Salerno – Sono stati 1203 i positivi nel comune capoluogo, con una media di 39 positivi al giorno, ed un’incidenza dell’8,2 per cento su una media regionale del 12,05 quindi decisamente più alta. I dati stanno vertiginosamente crollando per fortuna ad aprile dove al momento la media dei positivi è scesa al 16,5 con un’incidenza del 6%.

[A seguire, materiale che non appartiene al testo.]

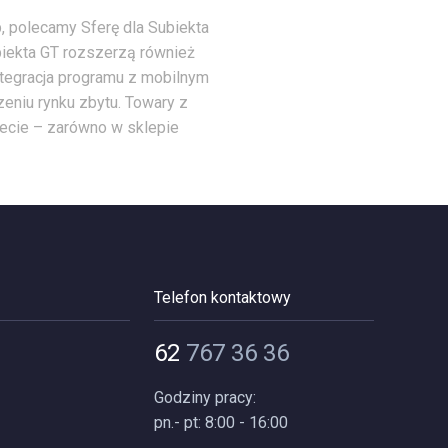
, polecamy Sferę dla Subiekta
iekta GT rozszerzą również
Integracja programu z mobilnym
eniu rynku zbytu. Towary z
necie – zarówno w sklepie
Telefon kontaktowy
62
767 36 36
Godziny pracy:
pn.- pt: 8:00 - 16:00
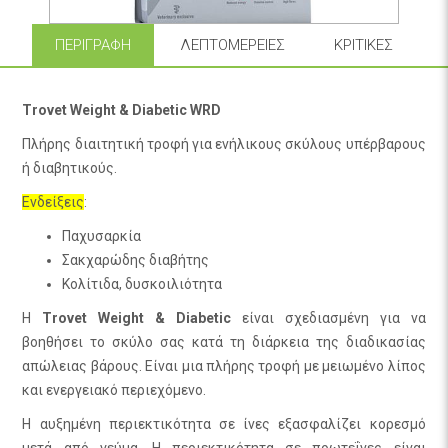
ΠΕΡΙΓΡΑΦΉ
ΛΕΠΤΟΜΈΡΕΙΕΣ
ΚΡΙΤΙΚΈΣ
Trovet Weight & Diabetic WRD
Πλήρης διαιτητική τροφή για ενήλικους σκύλους υπέρβαρους
ή διαβητικούς.
Ενδείξεις
:
Παχυσαρκία
Σακχαρώδης διαβήτης
Κολίτιδα, δυσκοιλιότητα
Η
Trovet
Weight & Diabetic
είναι σχεδιασμένη για να
βοηθήσει το σκύλο σας κατά τη διάρκεια της διαδικασίας
απώλειας βάρους. Είναι μια πλήρης τροφή με μειωμένο λίπος
και ενεργειακό περιεχόμενο.
Η αυξημένη περιεκτικότητα σε ίνες εξασφαλίζει κορεσμό
μετά από γεύμα. Η περιεκτικότητα σε πρωτεΐνες είναι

Sono i dati diffusi questa mattina dal sindaco di Salerno Vincenzo Napoli che, in modalità zoom, ha incontrato la stampa per fare il punto su una serie di interventi, partendo dalle buone notizie che riguardano i contagi, ma soffermandosi anche sull’attivazione a breve di due nuovi hub per la vaccinazione nel centro sociale e a Matierno, mentre ha escluso per il momento l’attivazione prevista, in una prima ipotesi, di un centro vaccinale anche presso i salesiani, con i quali non si è raggiunto l’accordo per la locazione Al momento Salerno, a differenza di quello che è accaduto in costiera amalfitana non pensa di attivare o di sollecitare asl ad attivazione di una panchina per riservisti ai quali somministrare le dosi che avanzano, ma il comune capoluogo è al lavoro per individuare una nuova sede dell’Usca che dal 30 aprile dovrà lasciare le piscine Vigor.

Rispetto ai ritardi relativi alla somministrazione dei vaccini, in modo particolare per le persone non deambulanti, il sindaco si è impegnato a pungolare l’Asl e ha comunque denunciato anche per il comune capoluogo una penuria nella disponibilità di dosi.